(Stored items from a collection)
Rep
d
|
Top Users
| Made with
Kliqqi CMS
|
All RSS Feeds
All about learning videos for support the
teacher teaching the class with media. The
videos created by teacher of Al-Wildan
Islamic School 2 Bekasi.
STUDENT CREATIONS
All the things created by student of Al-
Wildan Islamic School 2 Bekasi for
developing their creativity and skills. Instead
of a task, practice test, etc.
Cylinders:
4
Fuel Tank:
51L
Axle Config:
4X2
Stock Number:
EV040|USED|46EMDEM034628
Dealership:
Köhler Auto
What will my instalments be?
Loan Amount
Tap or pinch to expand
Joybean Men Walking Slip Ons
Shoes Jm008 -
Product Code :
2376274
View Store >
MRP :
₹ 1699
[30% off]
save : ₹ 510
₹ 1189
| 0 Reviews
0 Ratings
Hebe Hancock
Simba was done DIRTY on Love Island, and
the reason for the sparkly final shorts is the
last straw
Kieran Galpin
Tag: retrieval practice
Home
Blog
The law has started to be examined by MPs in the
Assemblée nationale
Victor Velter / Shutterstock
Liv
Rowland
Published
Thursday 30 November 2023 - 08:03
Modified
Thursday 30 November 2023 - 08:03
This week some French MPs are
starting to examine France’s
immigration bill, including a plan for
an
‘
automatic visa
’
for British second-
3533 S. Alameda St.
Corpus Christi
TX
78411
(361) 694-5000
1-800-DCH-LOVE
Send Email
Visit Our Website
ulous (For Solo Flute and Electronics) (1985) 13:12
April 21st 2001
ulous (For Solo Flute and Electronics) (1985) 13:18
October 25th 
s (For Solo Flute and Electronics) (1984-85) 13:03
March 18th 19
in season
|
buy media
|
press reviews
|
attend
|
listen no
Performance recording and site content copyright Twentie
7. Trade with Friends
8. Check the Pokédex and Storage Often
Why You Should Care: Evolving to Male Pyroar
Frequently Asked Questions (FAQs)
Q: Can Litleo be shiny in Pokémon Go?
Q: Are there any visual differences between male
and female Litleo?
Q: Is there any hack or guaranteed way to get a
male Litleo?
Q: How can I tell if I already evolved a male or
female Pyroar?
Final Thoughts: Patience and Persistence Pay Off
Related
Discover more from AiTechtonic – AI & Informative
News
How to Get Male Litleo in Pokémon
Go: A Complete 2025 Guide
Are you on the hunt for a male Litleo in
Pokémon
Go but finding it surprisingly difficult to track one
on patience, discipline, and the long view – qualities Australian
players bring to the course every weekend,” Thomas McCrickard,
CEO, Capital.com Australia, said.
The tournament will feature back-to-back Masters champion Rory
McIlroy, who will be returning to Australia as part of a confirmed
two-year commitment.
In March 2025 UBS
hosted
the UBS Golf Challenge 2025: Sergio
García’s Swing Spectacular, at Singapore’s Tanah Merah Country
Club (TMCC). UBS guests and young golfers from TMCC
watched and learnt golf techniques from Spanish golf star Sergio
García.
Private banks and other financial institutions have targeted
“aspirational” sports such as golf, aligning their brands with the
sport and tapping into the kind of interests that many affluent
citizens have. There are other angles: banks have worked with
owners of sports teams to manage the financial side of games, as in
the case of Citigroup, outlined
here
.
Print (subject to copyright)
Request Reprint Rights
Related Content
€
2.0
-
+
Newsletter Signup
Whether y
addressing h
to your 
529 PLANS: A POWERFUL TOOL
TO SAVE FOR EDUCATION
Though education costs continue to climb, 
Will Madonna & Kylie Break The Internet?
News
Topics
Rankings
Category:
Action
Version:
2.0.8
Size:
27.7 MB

Action item: Reproduce every record above exactly as it appears.

Result:
Rep
d
|
Top Users
| Made with
Kliqqi CMS
|
All RSS Feeds
All about learning videos for support the
teacher teaching the class with media. The
videos created by teacher of Al-Wildan
Islamic School 2 Bekasi.
STUDENT CREATIONS
All the things created by student of Al-
Wildan Islamic School 2 Bekasi for
developing their creativity and skills. Instead
of a task, practice test, etc.
Cylinders:
4
Fuel Tank:
51L
Axle Config:
4X2
Stock Number:
EV040|USED|46EMDEM034628
Dealership:
Köhler Auto
What will my instalments be?
Loan Amount
Tap or pinch to expand
Joybean Men Walking Slip Ons
Shoes Jm008 -
Product Code :
2376274
View Store >
MRP :
₹ 1699
[30% off]
save : ₹ 510
₹ 1189
| 0 Reviews
0 Ratings
Hebe Hancock
Simba was done DIRTY on Love Island, and
the reason for the sparkly final shorts is the
last straw
Kieran Galpin
Tag: retrieval practice
Home
Blog
The law has started to be examined by MPs in the
Assemblée nationale
Victor Velter / Shutterstock
Liv
Rowland
Published
Thursday 30 November 2023 - 08:03
Modified
Thursday 30 November 2023 - 08:03
This week some French MPs are
starting to examine France’s
immigration bill, including a plan for
an
‘
automatic visa
’
for British second-
3533 S. Alameda St.
Corpus Christi
TX
78411
(361) 694-5000
1-800-DCH-LOVE
Send Email
Visit Our Website
ulous (For Solo Flute and Electronics) (1985) 13:12
April 21st 2001
ulous (For Solo Flute and Electronics) (1985) 13:18
October 25th 
s (For Solo Flute and Electronics) (1984-85) 13:03
March 18th 19
in season
|
buy media
|
press reviews
|
attend
|
listen no
Performance recording and site content copyright Twentie
7. Trade with Friends
8. Check the Pokédex and Storage Often
Why You Should Care: Evolving to Male Pyroar
Frequently Asked Questions (FAQs)
Q: Can Litleo be shiny in Pokémon Go?
Q: Are there any visual differences between male
and female Litleo?
Q: Is there any hack or guaranteed way to get a
male Litleo?
Q: How can I tell if I already evolved a male or
female Pyroar?
Final Thoughts: Patience and Persistence Pay Off
Related
Discover more from AiTechtonic – AI & Informative
News
How to Get Male Litleo in Pokémon
Go: A Complete 2025 Guide
Are you on the hunt for a male Litleo in
Pokémon
Go but finding it surprisingly difficult to track one
on patience, discipline, and the long view – qualities Australian
players bring to the course every weekend,” Thomas McCrickard,
CEO, Capital.com Australia, said.
The tournament will feature back-to-back Masters champion Rory
McIlroy, who will be returning to Australia as part of a confirmed
two-year commitment.
In March 2025 UBS
hosted
the UBS Golf Challenge 2025: Sergio
García’s Swing Spectacular, at Singapore’s Tanah Merah Country
Club (TMCC). UBS guests and young golfers from TMCC
watched and learnt golf techniques from Spanish golf star Sergio
García.
Private banks and other financial institutions have targeted
“aspirational” sports such as golf, aligning their brands with the
sport and tapping into the kind of interests that many affluent
citizens have. There are other angles: banks have worked with
owners of sports teams to manage the financial side of games, as in
the case of Citigroup, outlined
here
.
Print (subject to copyright)
Request Reprint Rights
Related Content
€
2.0
-
+
Newsletter Signup
Whether y
addressing h
to your 
529 PLANS: A POWERFUL TOOL
TO SAVE FOR EDUCATION
Though education costs continue to climb, 
Will Madonna & Kylie Break The Internet?
News
Topics
Rankings
Category:
Action
Version:
2.0.8
Size:
27.7 MB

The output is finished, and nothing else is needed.